Required action: Scan the data below for lines holding the word "DELETE", and copy each line found.

Provided records:
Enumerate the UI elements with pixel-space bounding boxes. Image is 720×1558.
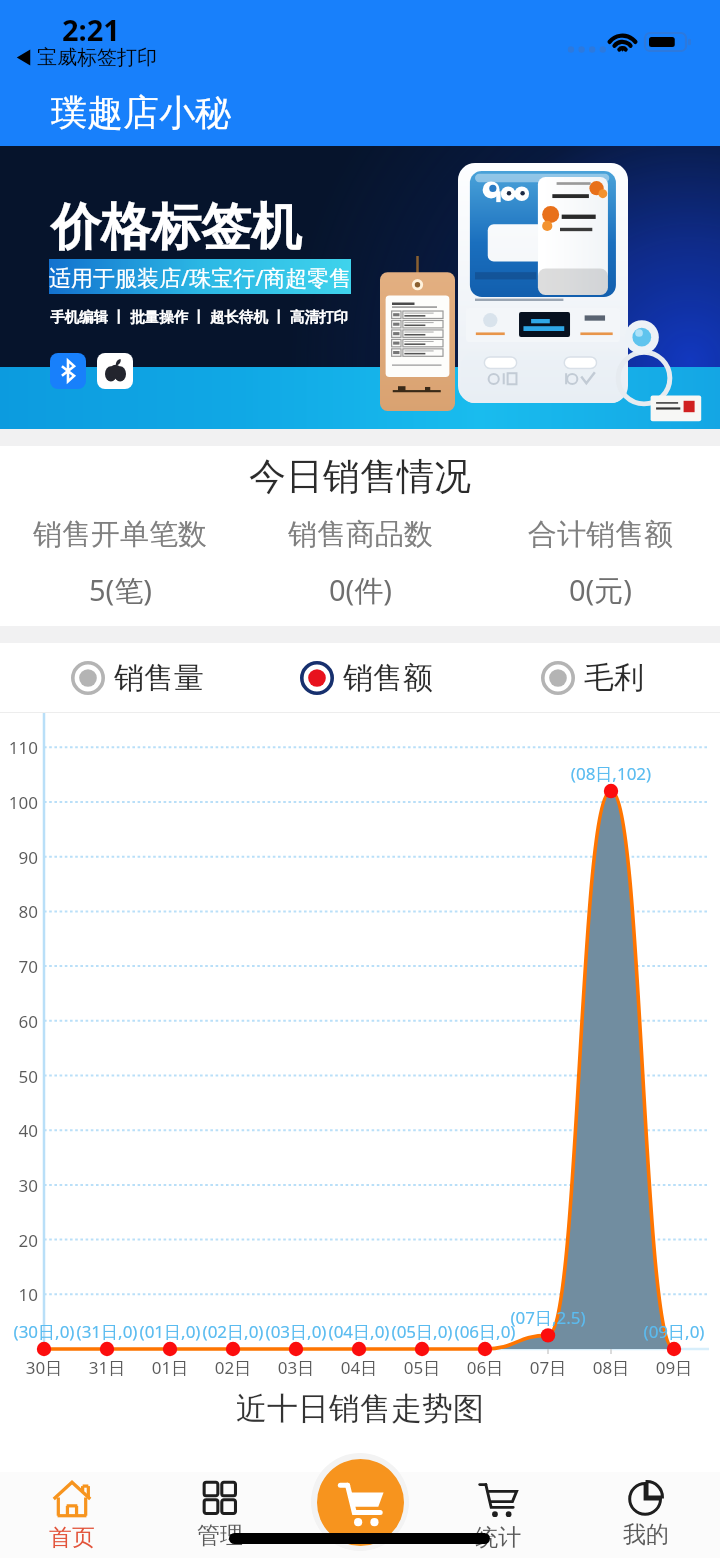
staticText: 璞趣店小秘	[51, 90, 231, 135]
staticText: 08日	[579, 1356, 643, 1379]
staticText: (01日,0)	[110, 1320, 230, 1343]
staticText: 销售开单笔数	[33, 516, 207, 553]
button[interactable]: 首页	[12, 1472, 132, 1558]
staticText: 0(件)	[329, 570, 392, 610]
staticText: 06日	[453, 1356, 517, 1379]
staticText: 手机编辑 丨 批量操作 丨 超长待机 丨 高清打印	[50, 306, 349, 326]
staticText: 40	[0, 1119, 38, 1142]
button[interactable]: 我的	[586, 1472, 706, 1558]
button[interactable]: 销售开单笔数	[0, 516, 240, 610]
staticText: (02日,0)	[173, 1320, 293, 1343]
staticText: (09日,0)	[614, 1320, 720, 1343]
staticText: 统计	[475, 1523, 521, 1552]
staticText: 近十日销售走势图	[0, 1389, 720, 1428]
staticText: 销售量	[114, 659, 204, 697]
button[interactable]: 销售额	[300, 659, 433, 697]
staticText: 销售商品数	[288, 516, 433, 553]
staticText: 10	[0, 1283, 38, 1306]
button[interactable]: 销售商品数	[240, 516, 480, 610]
staticText: (03日,0)	[236, 1320, 356, 1343]
staticText: 04日	[327, 1356, 391, 1379]
staticText: 90	[0, 846, 38, 869]
button[interactable]: 管理	[160, 1472, 280, 1558]
staticText: 110	[0, 736, 38, 759]
staticText: (05日,0)	[362, 1320, 482, 1343]
staticText: 合计销售额	[528, 516, 673, 553]
staticText: (06日,0)	[425, 1320, 545, 1343]
staticText: 31日	[75, 1356, 139, 1379]
staticText: 价格标签机	[51, 196, 301, 259]
staticText: 适用于服装店/珠宝行/商超零售	[49, 262, 351, 292]
staticText: 30日	[12, 1356, 76, 1379]
staticText: 20	[0, 1229, 38, 1252]
staticText: (30日,0)	[0, 1320, 104, 1343]
staticText: 今日销售情况	[0, 453, 720, 500]
staticText: 50	[0, 1065, 38, 1088]
staticText: 09日	[642, 1356, 706, 1379]
staticText: (04日,0)	[299, 1320, 419, 1343]
staticText: (07日,2.5)	[488, 1306, 608, 1329]
staticText: 70	[0, 955, 38, 978]
staticText: 销售额	[343, 659, 433, 697]
staticText: 首页	[49, 1523, 95, 1552]
button[interactable]: 价格标签机	[0, 146, 720, 429]
staticText: 5(笔)	[89, 570, 152, 610]
staticText: 宝威标签打印	[37, 45, 157, 70]
staticText: 100	[0, 791, 38, 814]
button[interactable]: 新建销售单	[317, 1459, 404, 1546]
staticText: 07日	[516, 1356, 580, 1379]
staticText: 0(元)	[569, 570, 632, 610]
staticText: (31日,0)	[47, 1320, 167, 1343]
button[interactable]: 毛利	[541, 659, 644, 697]
staticText: 05日	[390, 1356, 454, 1379]
button[interactable]: 合计销售额	[480, 516, 720, 610]
button[interactable]: 统计	[438, 1472, 558, 1558]
staticText: 30	[0, 1174, 38, 1197]
staticText: 02日	[201, 1356, 265, 1379]
staticText: 80	[0, 900, 38, 923]
staticText: 管理	[197, 1521, 243, 1550]
staticText: (08日,102)	[551, 762, 671, 785]
staticText: 我的	[623, 1520, 669, 1549]
staticText: 2:21	[62, 10, 120, 49]
staticText: 03日	[264, 1356, 328, 1379]
staticText: 60	[0, 1010, 38, 1033]
staticText: 毛利	[584, 659, 644, 697]
button[interactable]: 销售量	[71, 659, 204, 697]
staticText: 01日	[138, 1356, 202, 1379]
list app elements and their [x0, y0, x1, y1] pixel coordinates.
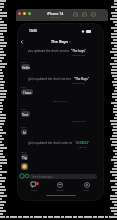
button[interactable]: Sticker — [21, 163, 28, 170]
button[interactable]: Toolbar action 1 — [82, 12, 87, 17]
staticText: iOS 16.1 — [51, 16, 60, 19]
staticText: gh.tv updated the chat's color to — [28, 141, 73, 145]
staticText: Test — [22, 112, 29, 116]
staticText: "The boys" — [71, 49, 86, 53]
staticText: you updated the chat's service — [28, 49, 70, 53]
button[interactable]: Back — [18, 38, 25, 45]
button[interactable]: Send a message... — [29, 174, 97, 179]
staticText: Wed 3:54 PM — [53, 100, 68, 103]
button[interactable]: hi — [21, 129, 27, 135]
staticText: "The Boys" — [74, 77, 89, 81]
staticText: 3:59 PM — [78, 146, 87, 149]
staticText: The Boys — [51, 39, 68, 44]
staticText: > — [69, 40, 71, 44]
button[interactable]: Toolbar action 2 — [91, 12, 96, 17]
button[interactable]: Test — [21, 111, 30, 117]
staticText: Wed 3:52 PM — [72, 54, 86, 57]
staticText: gh.tv — [21, 125, 27, 128]
staticText: Friends — [56, 189, 64, 192]
button[interactable]: Chats — [24, 182, 43, 192]
staticText: Send a message... — [32, 175, 55, 179]
staticText: gh.tv — [21, 150, 27, 153]
staticText: Wed 3:56 PM — [72, 120, 86, 123]
button[interactable]: Tiaaa — [21, 89, 33, 95]
staticText: Hello — [22, 65, 30, 69]
button[interactable]: Hello — [21, 64, 30, 70]
staticText: gh.tv — [21, 85, 27, 88]
button[interactable]: Toolbar action 0 — [73, 12, 78, 17]
staticText: gh.tv updated the chat's service — [28, 77, 72, 81]
staticText: gh.tv — [21, 107, 27, 110]
staticText: "#3FA862" — [75, 141, 90, 145]
button[interactable]: Gallery — [25, 174, 29, 178]
staticText: 10:06 — [29, 29, 37, 33]
button[interactable]: Camera — [20, 174, 24, 178]
button[interactable]: Tig — [21, 154, 28, 160]
button[interactable]: Friends — [50, 182, 69, 192]
staticText: hi — [23, 130, 26, 134]
staticText: iPhone 14 — [47, 11, 64, 16]
staticText: Tiaaa — [23, 90, 32, 94]
staticText: Profile — [83, 189, 90, 192]
staticText: Tig — [22, 155, 27, 159]
staticText: Wed 3:53 PM — [72, 82, 86, 85]
button[interactable]: Profile — [77, 182, 96, 192]
staticText: gh.tv — [21, 60, 27, 63]
staticText: Chats — [31, 189, 37, 192]
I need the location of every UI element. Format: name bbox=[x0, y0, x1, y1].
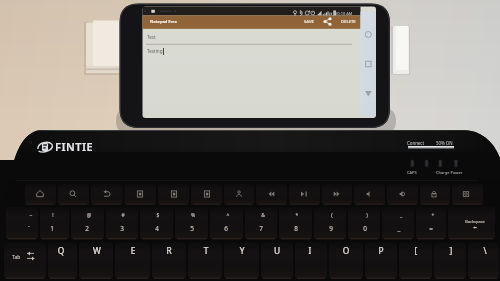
button[interactable]: Test bbox=[143, 29, 361, 44]
staticText: 8 bbox=[290, 224, 302, 233]
button[interactable]: Share bbox=[318, 15, 337, 28]
staticText: DELETE bbox=[341, 19, 356, 25]
staticText: I bbox=[302, 245, 318, 256]
staticText: ] bbox=[443, 245, 459, 256]
staticText: 10:10 AM bbox=[335, 11, 353, 16]
staticText: 50% ON bbox=[436, 140, 453, 146]
staticText: Testing bbox=[147, 48, 163, 54]
staticText: # bbox=[117, 212, 129, 219]
staticText: 6 bbox=[220, 224, 232, 233]
staticText: + bbox=[427, 212, 439, 219]
staticText: T bbox=[198, 245, 214, 256]
staticText: R bbox=[161, 245, 177, 256]
staticText: 3 bbox=[116, 224, 128, 233]
staticText: Connect bbox=[407, 140, 425, 146]
staticText: O bbox=[338, 245, 354, 256]
staticText: ~ bbox=[25, 212, 37, 219]
button[interactable]: Testing bbox=[143, 46, 361, 118]
staticText: 4 bbox=[151, 224, 163, 233]
staticText: U bbox=[269, 245, 285, 256]
staticText: 1 bbox=[46, 224, 58, 233]
staticText: ⬅ bbox=[458, 225, 492, 230]
staticText: Q bbox=[53, 245, 69, 256]
staticText: [ bbox=[408, 245, 424, 256]
staticText: \ bbox=[477, 245, 493, 256]
button[interactable]: SAVE bbox=[300, 15, 318, 28]
staticText: 2 bbox=[81, 224, 93, 233]
staticText: Y bbox=[234, 245, 250, 256]
staticText: ` bbox=[23, 224, 35, 233]
staticText: * bbox=[291, 212, 303, 219]
staticText: _ bbox=[395, 212, 407, 219]
staticText: W bbox=[89, 245, 105, 256]
staticText: 9 bbox=[325, 224, 337, 233]
staticText: Charge Power bbox=[436, 170, 463, 175]
staticText: CAPS bbox=[407, 170, 417, 175]
staticText: FINTIE bbox=[55, 139, 94, 154]
staticText: 7 bbox=[255, 224, 267, 233]
staticText: Test bbox=[147, 34, 156, 40]
staticText: SAVE bbox=[304, 19, 314, 25]
staticText: ! bbox=[47, 212, 59, 219]
staticText: = bbox=[425, 224, 437, 233]
staticText: _ bbox=[393, 224, 405, 233]
staticText: & bbox=[257, 212, 269, 219]
staticText: Backspace bbox=[458, 219, 492, 224]
staticText: 5 bbox=[186, 224, 198, 233]
staticText: $ bbox=[152, 212, 164, 219]
staticText: % bbox=[187, 212, 199, 219]
staticText: ( bbox=[326, 212, 338, 219]
staticText: ^ bbox=[222, 212, 234, 219]
staticText: Tab bbox=[12, 254, 21, 261]
staticText: ) bbox=[361, 212, 373, 219]
button[interactable]: DELETE bbox=[337, 15, 359, 28]
staticText: E bbox=[125, 245, 141, 256]
staticText: 0 bbox=[359, 224, 371, 233]
staticText: P bbox=[373, 245, 389, 256]
staticText: @ bbox=[83, 212, 95, 219]
staticText: Notepad Free bbox=[150, 19, 178, 24]
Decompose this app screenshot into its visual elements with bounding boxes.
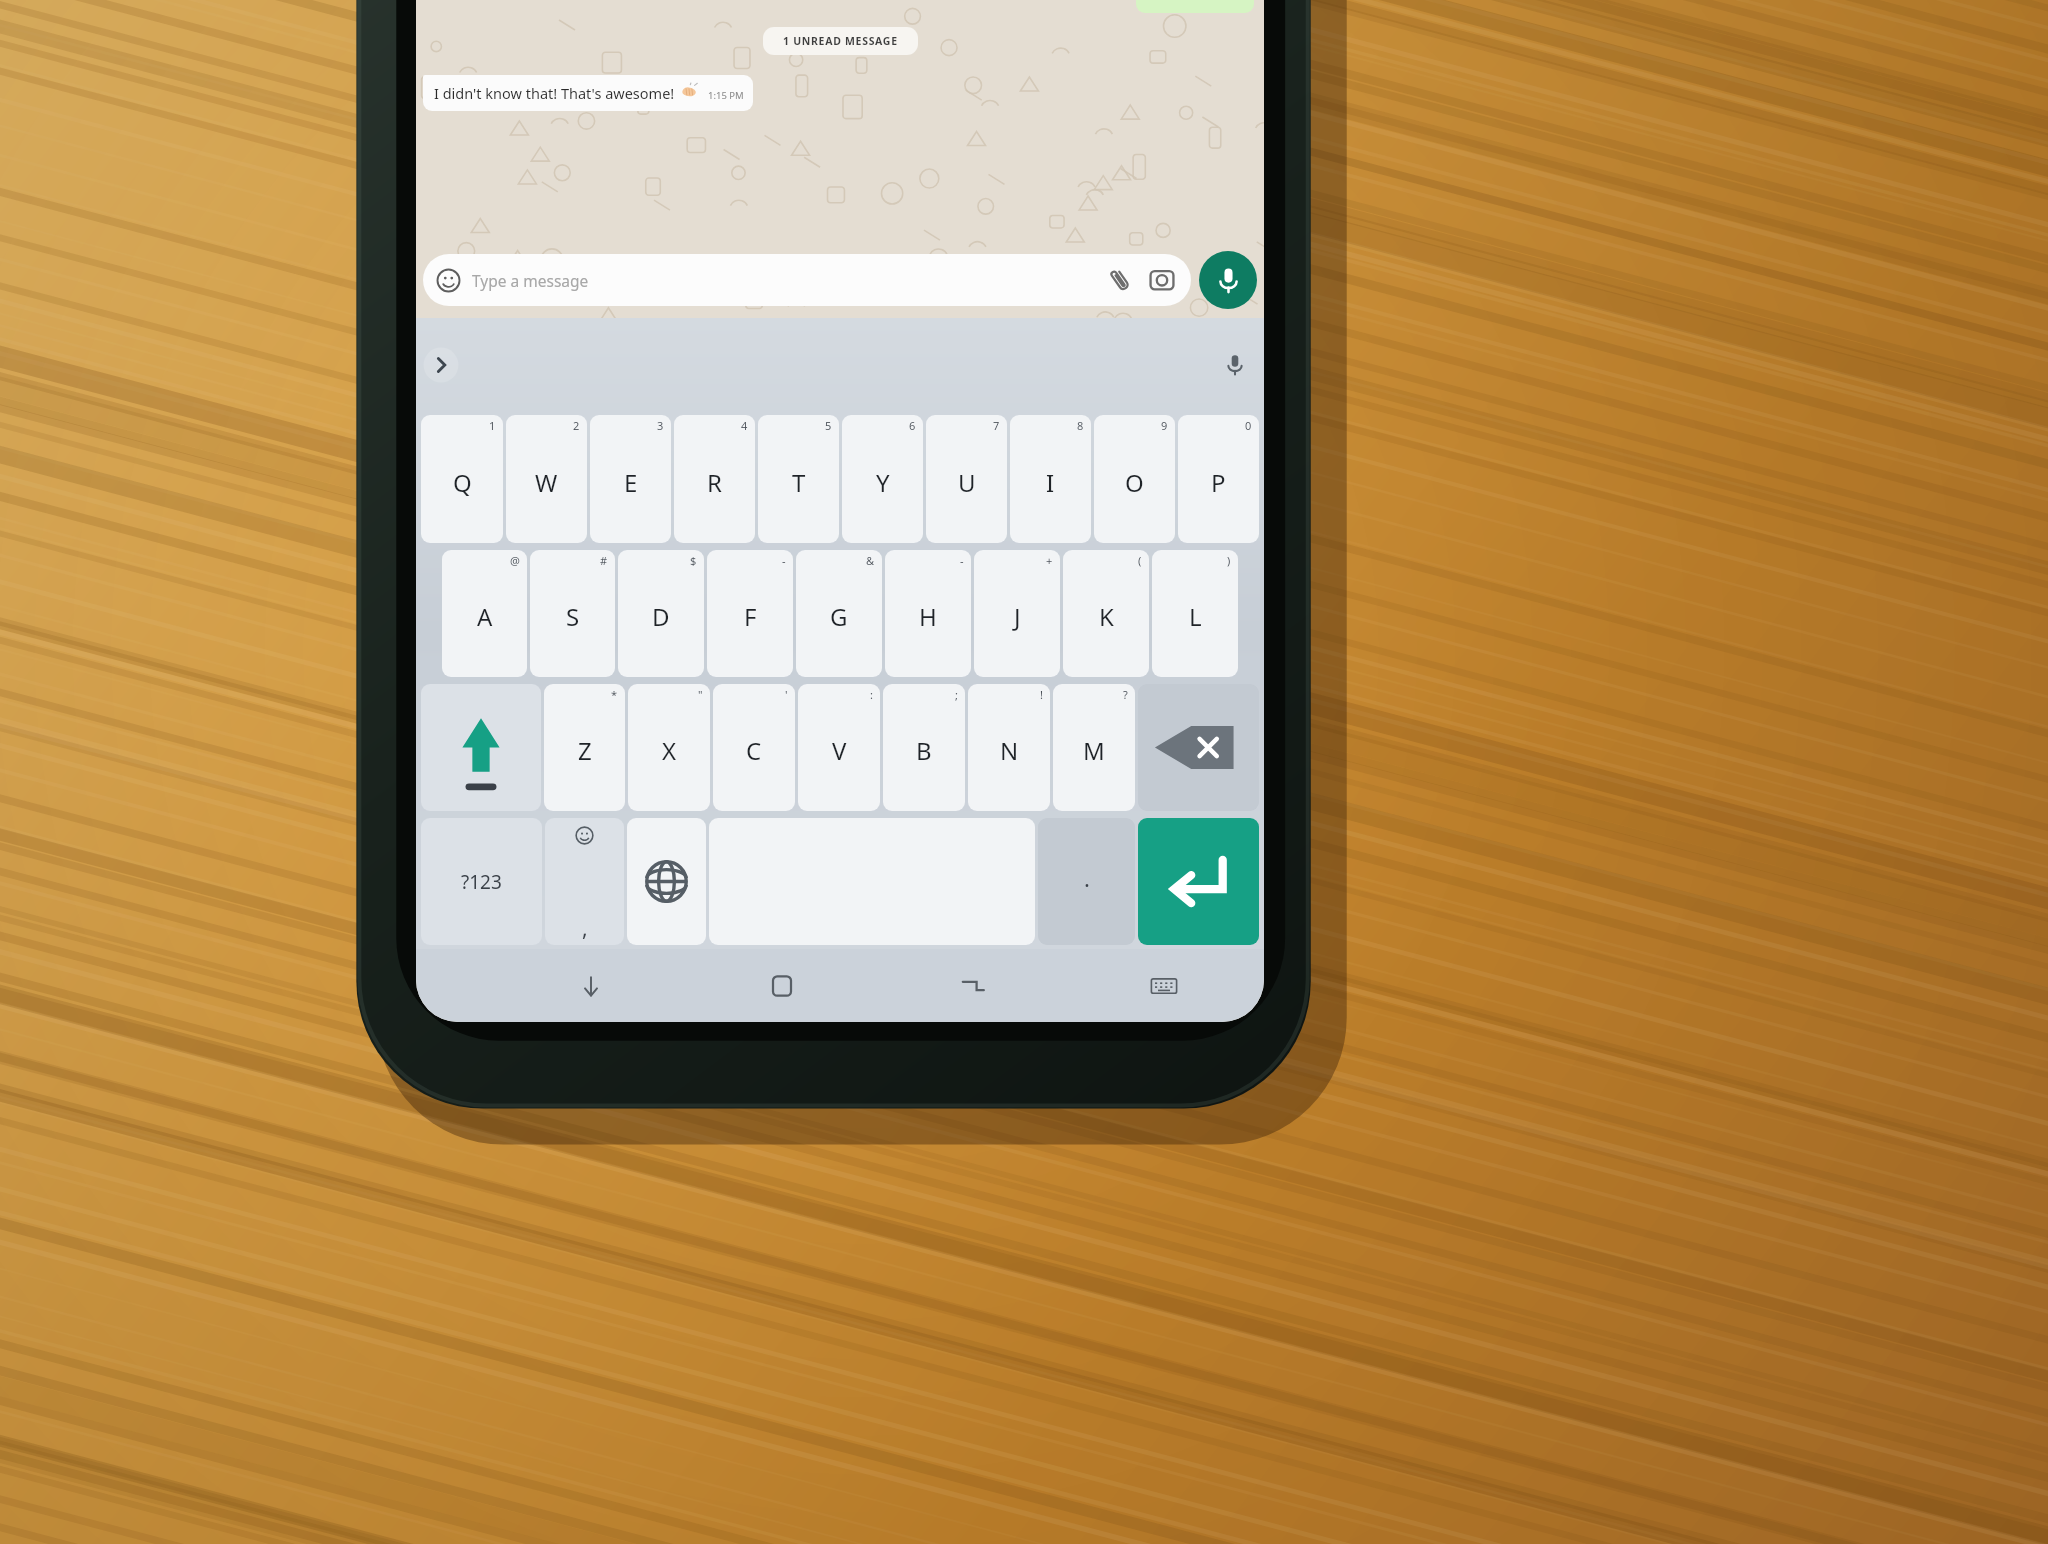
staticText: 4 <box>741 418 748 433</box>
staticText: - <box>960 553 964 568</box>
button[interactable]: I didn't know that! That's awesome! <box>423 75 753 111</box>
button[interactable]: Home <box>732 949 832 1022</box>
staticText: X <box>662 734 677 767</box>
button[interactable]: ? <box>1053 684 1135 811</box>
button[interactable]: : <box>798 684 880 811</box>
button[interactable]: 9 <box>1094 415 1175 543</box>
button[interactable]: 4 <box>674 415 755 543</box>
staticText: P <box>1211 466 1226 499</box>
button[interactable]: 1 UNREAD MESSAGE <box>763 27 918 55</box>
button[interactable]: Emoji <box>435 267 461 293</box>
staticText: U <box>958 466 976 499</box>
staticText: M <box>1083 734 1105 767</box>
button[interactable]: 8 <box>1010 415 1091 543</box>
staticText: 2 <box>573 418 580 433</box>
button[interactable]: ?123 <box>421 818 542 945</box>
button[interactable]: Recents <box>923 949 1023 1022</box>
staticText: - <box>782 553 786 568</box>
button[interactable]: 3 <box>590 415 671 543</box>
button[interactable]: Attach <box>1105 265 1135 295</box>
button[interactable]: 0 <box>1178 415 1259 543</box>
staticText: I <box>1046 466 1055 499</box>
staticText: H <box>919 600 937 633</box>
button[interactable]: & <box>796 550 882 677</box>
staticText: ) <box>1227 553 1231 568</box>
staticText: 5 <box>825 418 832 433</box>
staticText: ; <box>955 687 958 702</box>
staticText: S <box>566 600 580 633</box>
staticText: : <box>870 687 873 702</box>
button[interactable]: ; <box>883 684 965 811</box>
staticText: L <box>1189 600 1202 633</box>
staticText: Type a message <box>472 270 1105 291</box>
staticText: ! <box>1040 687 1043 702</box>
button[interactable]: * <box>544 684 625 811</box>
button[interactable]: Switch keyboard <box>1114 949 1214 1022</box>
button[interactable]: 5 <box>758 415 839 543</box>
button[interactable]: - <box>885 550 971 677</box>
staticText: . <box>1084 863 1090 893</box>
button[interactable]: # <box>530 550 615 677</box>
staticText: $ <box>690 553 697 568</box>
button[interactable]: - <box>707 550 793 677</box>
staticText: N <box>1000 734 1019 767</box>
button[interactable]: Camera <box>1147 265 1177 295</box>
staticText: @ <box>510 553 520 568</box>
staticText: Q <box>453 466 472 499</box>
staticText: 3 <box>657 418 664 433</box>
button[interactable]: Expand toolbar <box>420 344 462 386</box>
staticText: A <box>477 600 493 633</box>
staticText: ?123 <box>461 869 502 895</box>
staticText: ? <box>1123 687 1128 702</box>
button[interactable]: 6 <box>842 415 923 543</box>
button[interactable]: 2 <box>506 415 587 543</box>
staticText: & <box>866 553 875 568</box>
staticText: Y <box>876 466 890 499</box>
staticText: B <box>916 734 932 767</box>
staticText: 7 <box>993 418 1000 433</box>
staticText: , <box>582 914 588 943</box>
staticText: 1:15 PM <box>708 89 744 102</box>
button[interactable]: 7 <box>926 415 1007 543</box>
staticText: I didn't know that! That's awesome! <box>434 83 675 103</box>
button[interactable]: Record voice message <box>1199 251 1257 309</box>
button[interactable]: ' <box>713 684 795 811</box>
staticText: " <box>698 687 703 702</box>
button[interactable]: $ <box>618 550 704 677</box>
staticText: 1 <box>489 418 496 433</box>
staticText: 6 <box>909 418 916 433</box>
staticText: * <box>611 687 618 702</box>
staticText: D <box>652 600 670 633</box>
staticText: R <box>707 466 722 499</box>
staticText: ( <box>1138 553 1142 568</box>
staticText: 0 <box>1245 418 1252 433</box>
button[interactable]: Enter <box>1138 818 1259 945</box>
staticText: Z <box>578 734 592 767</box>
button[interactable]: Emoji <box>423 254 1191 306</box>
button[interactable]: Emoji and comma <box>545 818 624 945</box>
staticText: F <box>744 600 757 633</box>
button[interactable]: ( <box>1063 550 1149 677</box>
staticText: T <box>792 466 806 499</box>
staticText: K <box>1099 600 1114 633</box>
button[interactable]: Hide keyboard <box>540 949 641 1022</box>
button[interactable]: 1 <box>421 415 503 543</box>
button[interactable]: ) <box>1152 550 1238 677</box>
staticText: 1 UNREAD MESSAGE <box>783 34 898 48</box>
button[interactable]: Voice input <box>1214 344 1256 386</box>
button[interactable]: " <box>628 684 710 811</box>
button[interactable]: + <box>974 550 1060 677</box>
button[interactable]: @ <box>442 550 527 677</box>
button[interactable]: Change language <box>627 818 706 945</box>
staticText: V <box>832 734 847 767</box>
button[interactable]: Shift <box>421 684 541 811</box>
staticText: C <box>746 734 762 767</box>
staticText: + <box>1046 553 1053 568</box>
staticText: ' <box>785 687 788 702</box>
button[interactable]: Backspace <box>1138 684 1259 811</box>
staticText: E <box>624 466 638 499</box>
staticText: 9 <box>1161 418 1168 433</box>
button[interactable]: ! <box>968 684 1050 811</box>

Task result:
staticText: DELETE bbox=[341, 19, 356, 25]
button[interactable]: DELETE bbox=[337, 15, 359, 28]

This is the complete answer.